In this post, we’ll be looking at patterns or trends in this data to help organizations understand where these risks might emerge — and how to proactively avoid or address them. To do so, it helps to ask a simple question:
- What types of packages most frequently vendor Java dependencies?
While the figure below isn’t a conclusive answer to the question, it does gesture strongly towards two primary use cases that we’ve encountered: CI/CD and data science. Today, we’re going to focus on data science use cases, which are plotted in red below.
Data science, analytics, machine learning, AI, BI, reporting — no matter what your organization might call these resources or the organizational unit they reside in — is frequently treated uniquely. Because they are often technical users who require access to data sources and flexibility, they are typically provided with access to a wide range of systems, including self-service cloud infrastructure and internal databases, warehouses, lakes, etc.
However, while many data scientists or machine learning researchers can program, they are not typically trained as developers. More importantly, they are typically outside the scope of SDLC processes used for production software. In general, data scientists care about pain points related to accessing, combining, and processing data — reliability and security are not primary concerns. As a result of these common control gaps and day-to-day incentives, data science groups are frequently the source of high-impact risks.
Take, for example, Apache Spark and its relative Databricks, which account for three of the twenty top packages by unique JAR count in our figure above. Both Spark and Databricks typically expose a number of external services, including web-based administration and development interfaces, traditional RPC endpoints, and modern APIs. Because these platforms are typically designed to support aggregation of multiple internal data sources, these externally-facing services are ripe for use to access and exfiltrate sensitive information.
Similarly, Jupyter, successor to the IPython project, and the related BeakerX project, are two of the most popular environments for data science development. Within these environments, users can execute arbitrary commands via web-based terminals or write scripts in Python, Julia, R, Groovy, Scala, Clojure, Kotlin, Java, and SQL, to name a few.
Since these environments almost always have direct access to internal data sources, it’s a threat actor’s dream. Who needs to package up and deliver shellcode when it’s as easy as New > Terminal in Jupyter? And when most data science environments allow direct access to unredacted and unencrypted data stores, there’s no need to discover and circumvent traditional network protections.
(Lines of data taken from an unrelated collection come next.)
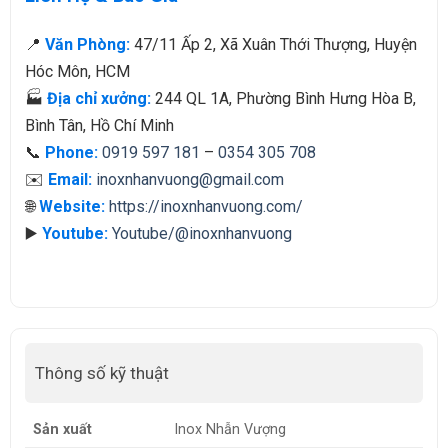
📍
Văn Phòng:
47/11 Ấp 2, Xã Xuân Thới Thượng, Huyện
Hóc Môn, HCM
🏭
Địa chỉ xưởng:
244 QL 1A, Phường Bình Hưng Hòa B,
Bình Tân, Hồ Chí Minh
📞
Phone:
0919 597 181
–
0354 305 708
✉️
Email:
inoxnhanvuong@gmail.com
🌐
Website:
https://inoxnhanvuong.com/
▶️
Youtube:
Youtube/@inoxnhanvuong
Thông số kỹ thuật
Sản xuất
Inox Nhẫn Vượng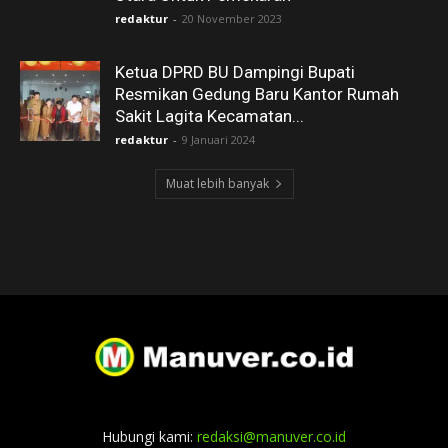
redaktur
-
20 November 2023
Ketua DPRD BU Dampingi Bupati
Resmikan Gedung Baru Kantor Rumah
Sakit Lagita Kecamatan...
redaktur
-
9 Januari 2024
Muat lebih banyak
Hubungi kami:
redaksi@manuver.co.id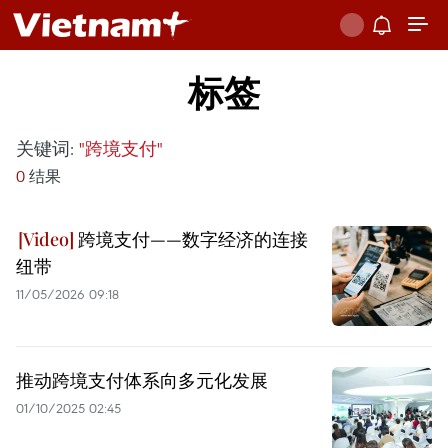
标签
关键词:
"跨境支付"
0
结果
跨境支付——数字经济的连接
纽带
11/05/2026 09:18
推动跨境支付体系向多元化发展
01/10/2025 02:45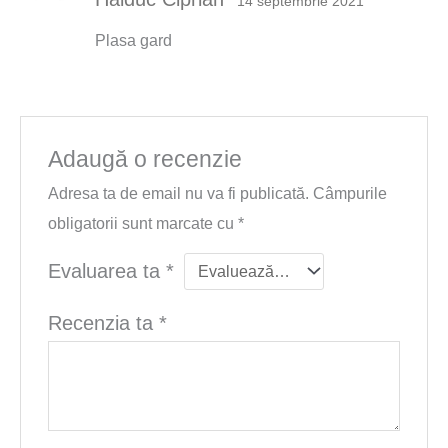
14 septembrie 2021
Plasa gard
Adaugă o recenzie
Adresa ta de email nu va fi publicată.
Câmpurile
obligatorii sunt marcate cu
*
Evaluarea ta
*
Recenzia ta
*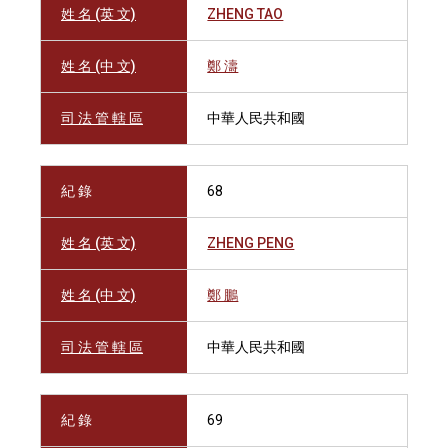
姓 名 (英 文)
ZHENG TAO
姓 名 (中 文)
鄭 濤
司 法 管 轄 區
中華人民共和國
紀 錄
68
姓 名 (英 文)
ZHENG PENG
姓 名 (中 文)
鄭 鵬
司 法 管 轄 區
中華人民共和國
紀 錄
69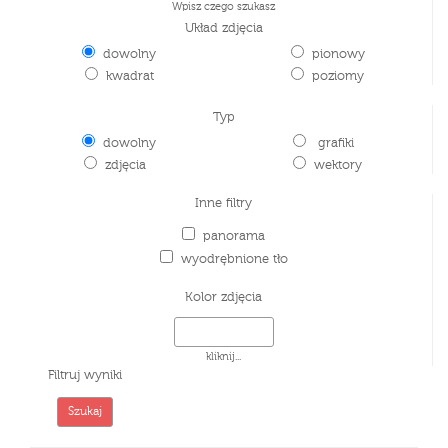
Wpisz czego szukasz
Układ zdjęcia
dowolny
pionowy
kwadrat
poziomy
Typ
dowolny
grafiki
zdjęcia
wektory
Inne filtry
panorama
wyodrębnione tło
Kolor zdjęcia
kliknij...
Filtruj wyniki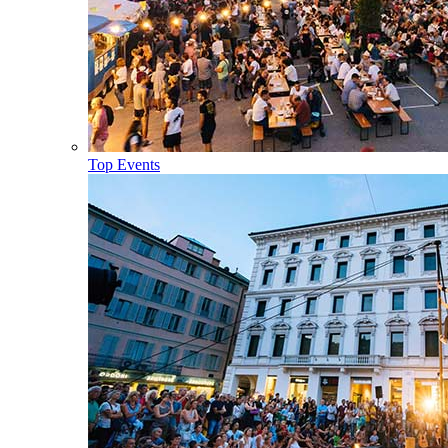
Top Events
Clearly, these environments can result in dangerously-fertile ground for the wrong people…
In our experience, data science environments require flexibility that does not align with traditional SDLC compliance approaches. As a result, increased focus on education and active monitoring are frequently more effective at reducing risk while managing business impact and expectation.
The solution, in reality, is simple: actively engage with your data science and machine learning teams to make sure they are aware of and care about the risks. Work with them to develop policies and procedures that reflect the organization’s goals and the team’s capabilities and knowledge — but don’t accumulate risk unknowingly and uncaringly.